A loan balance is simply the amount you have left to pay on your loan. It can often be different than the payoff amount, which is the amount you’d need to pay today to completely pay off your loan.
What the Loan Balance Means When Buying a Car
Your existing car loan balance will impact the price of the vehicle you can afford because you have to pay off that car loan. It's an additional expense on top of the insurance, gas, and new monthly car payment, and it will be a factor in determining your eligibility for a new car loan. Use this information to guide your car shopping.
If you own a vehicle that you purchased with financing but are looking to trade it in for a new one, it’s important to know what your loan balance is before you ever walk onto the dealership lot. You want your trade-in price to cover the loan balance, at a minimum.
Outstanding Loan Balance
An outstanding loan balance is usually not a good thing and typically refers to a past-due amount. If you are late on your loan payments, you will receive a notice that could refer to this past-due amount. It can include some stiff penalty fees, depending on your lender's loan terms.
Sometimes, "outstanding balance" simply means the remaining balance in its entirety. This is a neutral use of the term and is nothing to worry about.
Best Loan Calculators
If you cannot find your loan statement, you will need to know a few details about your loan to calculate your loan balance. Use a traditional loan calculator and input the remaining time left on your loan, your monthly payment, and your interest rate. Of course, you can also call your lender or check your account online to get an accurate statement of your loan balance.
Or get straight to the number you are looking for with a loan balance calculator.

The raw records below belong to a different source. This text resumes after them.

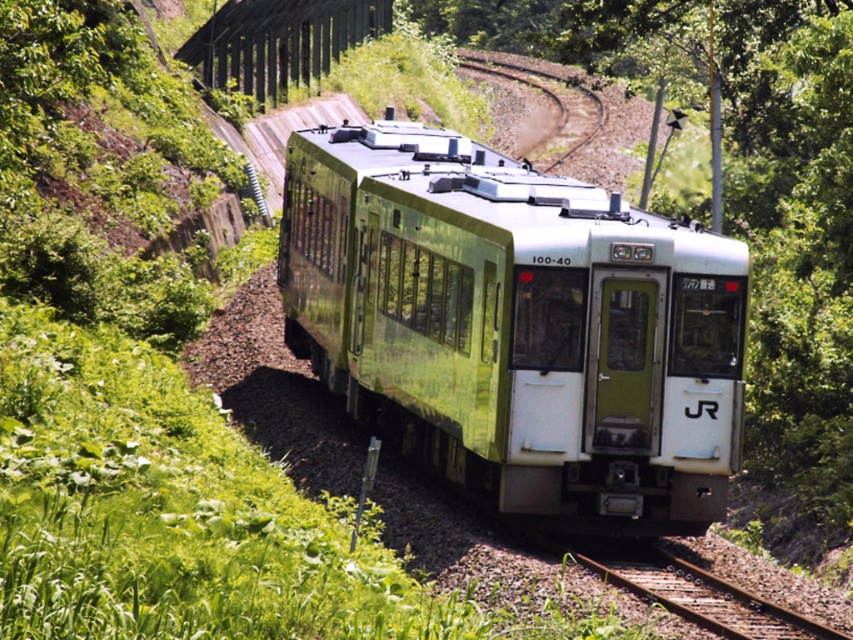 You are a passenger on the green metallic train at center and want to look out the window to see the green metallic track at center. Is the track visible from your current position?

The green metallic train at center is closer to the viewer than the green metallic track at center, so the track might be partially or fully obscured by the train itself from your perspective.

You are a railway inspector checking the tracks. You need to locate the rusty metal track at center. According to the coordinate system where the bottom left corner is the origin, what are its coordinates?

The rusty metal track at center is located at coordinates point (704, 596).

You are a railway inspector checking the safety of the tracks. You notice the green metallic train at center and the rusty metal track at center. Based on their widths, can the train safely pass through the track?

The green metallic train at center might be wider than rusty metal track at center, so there is a possibility that the train cannot safely pass through the track. Further measurements are needed to confirm. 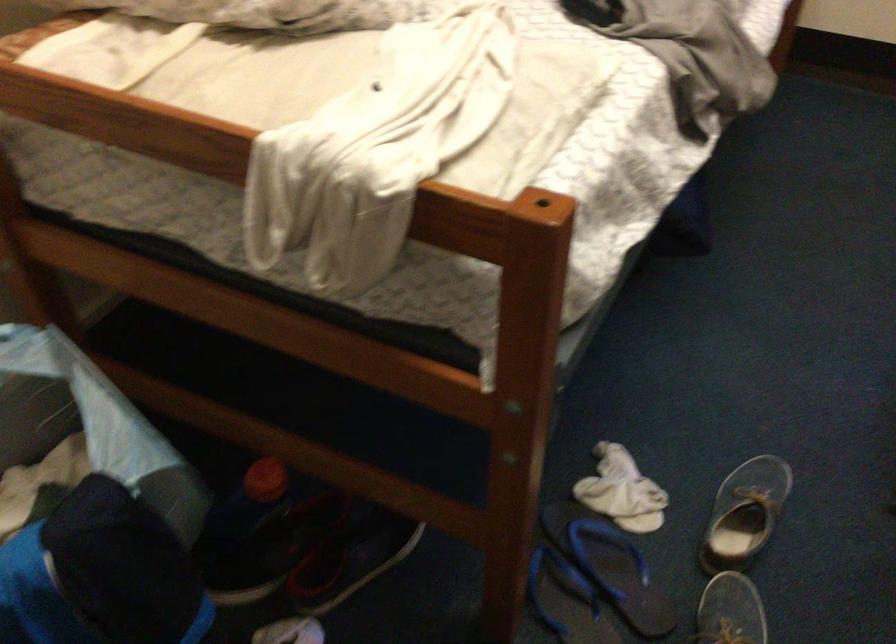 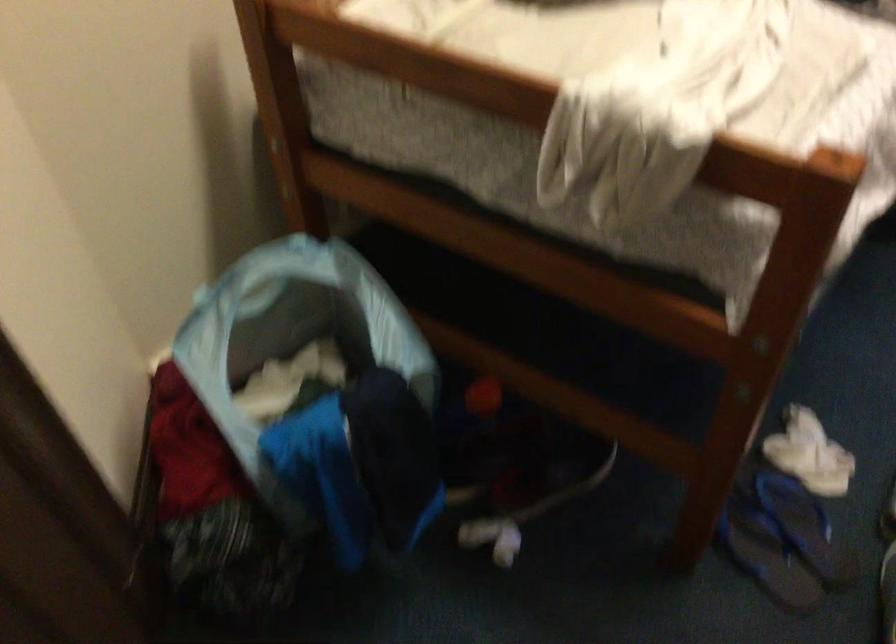 Question: The camera is either moving clockwise (left) or counter-clockwise (right) around the object. The first image is from the beginning of the video and the second image is from the end. Is the camera moving left or right when shooting the video?

Choices:
 (A) Left
 (B) Right

Answer: (B) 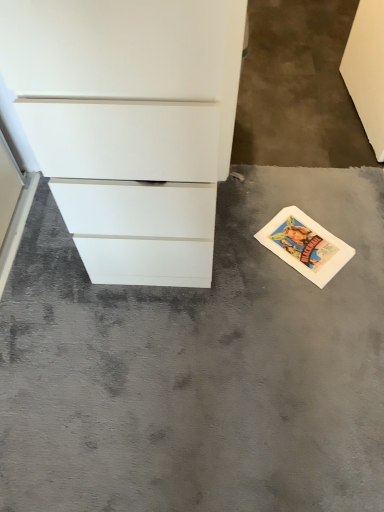 You are a GUI agent. You are given a task and a screenshot of the screen. Output one action in this format:
    pyautogui.click(x=<x>, y=<y>)
    Task: Click on the free point in front of white matte chest of drawers at left
    
    Given the screenshot: What is the action you would take?
    pyautogui.click(x=182, y=336) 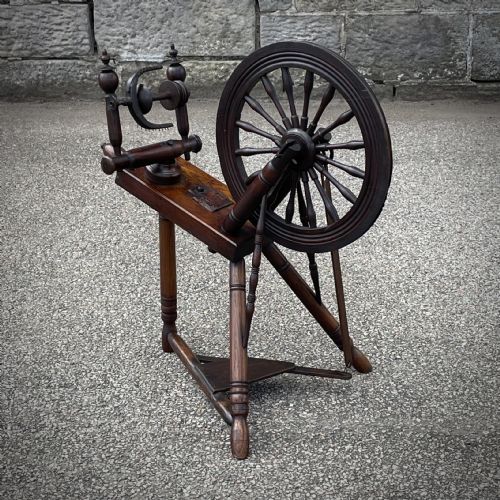 You are a GUI agent. You are given a task and a screenshot of the screen. Output one action in this format:
    pyautogui.click(x=<x>, y=<y>)
    Task: Click on the wooden vertical support
    
    Given the screenshot: What is the action you would take?
    pyautogui.click(x=312, y=268), pyautogui.click(x=335, y=273), pyautogui.click(x=257, y=278) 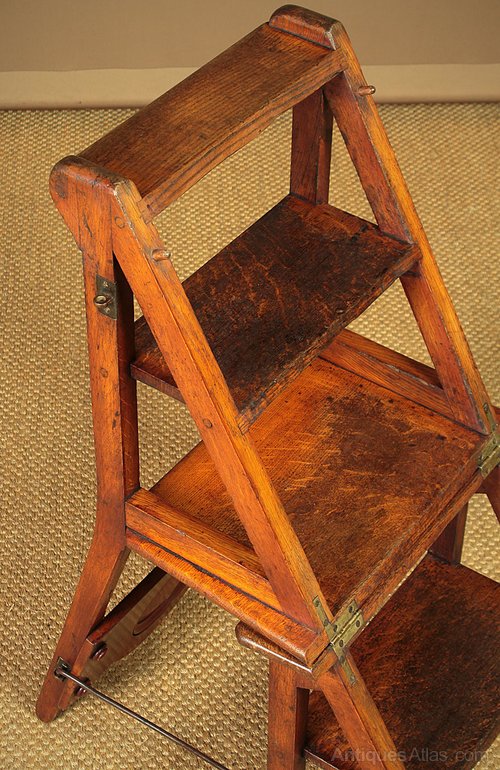 Where is `hinge`? Image resolution: width=500 pixels, height=770 pixels. hinge is located at coordinates (343, 635). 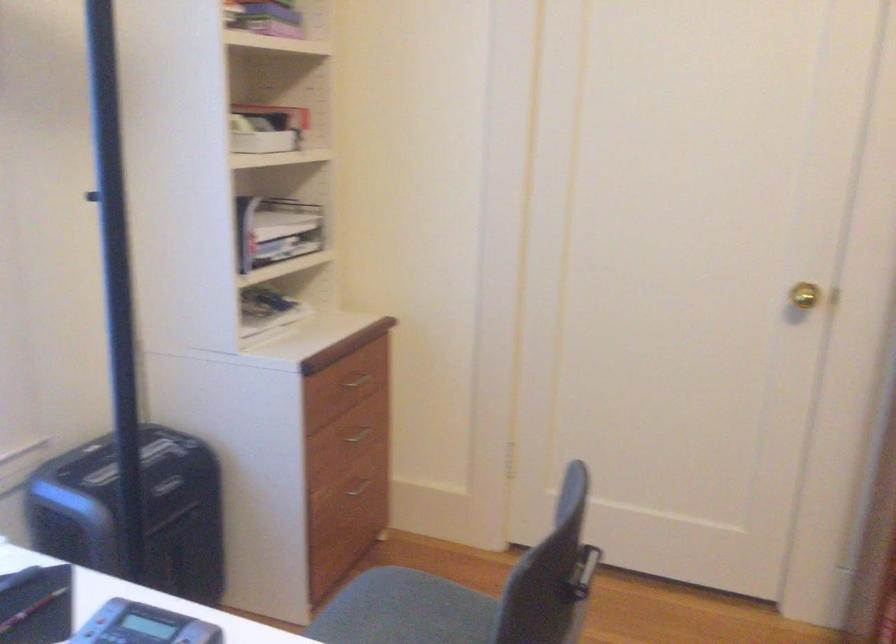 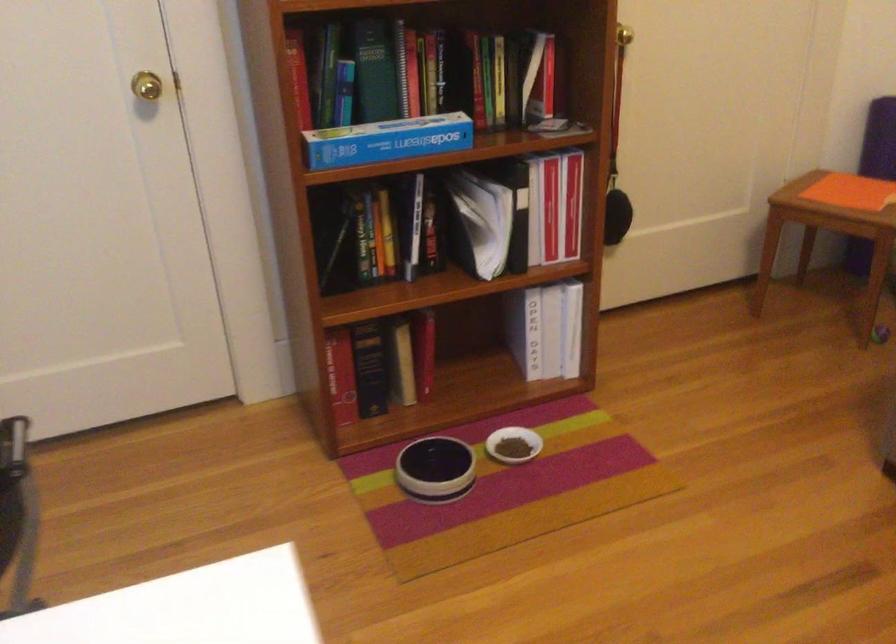 In the second image, find the point that corresponds to [796,296] in the first image.

(147, 86)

Trading in a Car with a Loan Balance
Typically, it is not a problem to trade in a car even if you have a remaining loan balance. If the value being offered on your vehicle is higher than the amount you owe, you will come out ahead. You can then pay off your loan and use the remaining balance towards your new car purchase.
Some different options are available for you if you owe more than the dealership is willing to pay for your trade-in. You have the opportunity to pay off the remaining balance on your own, or you might be able to roll your remaining balance into your newly financed car loan.
Rolling over your loan balance will almost certainly put you upside down on your new car loan, meaning the loan is larger than what your vehicle is worth.
Being underwater on a loan is never a good idea, and having an upside-down car loan will often be more headache than it's worth, requiring additional insurance and stress. If you do have to roll over your loan balance, you will need to work hard to pay down the balance quickly.
Of course, it is best to avoid all of this by purchasing a vehicle you can afford to pay off before you trade it in for a newer one. Adding hundreds or thousands of dollars to the price of your new ride isn’t any fun.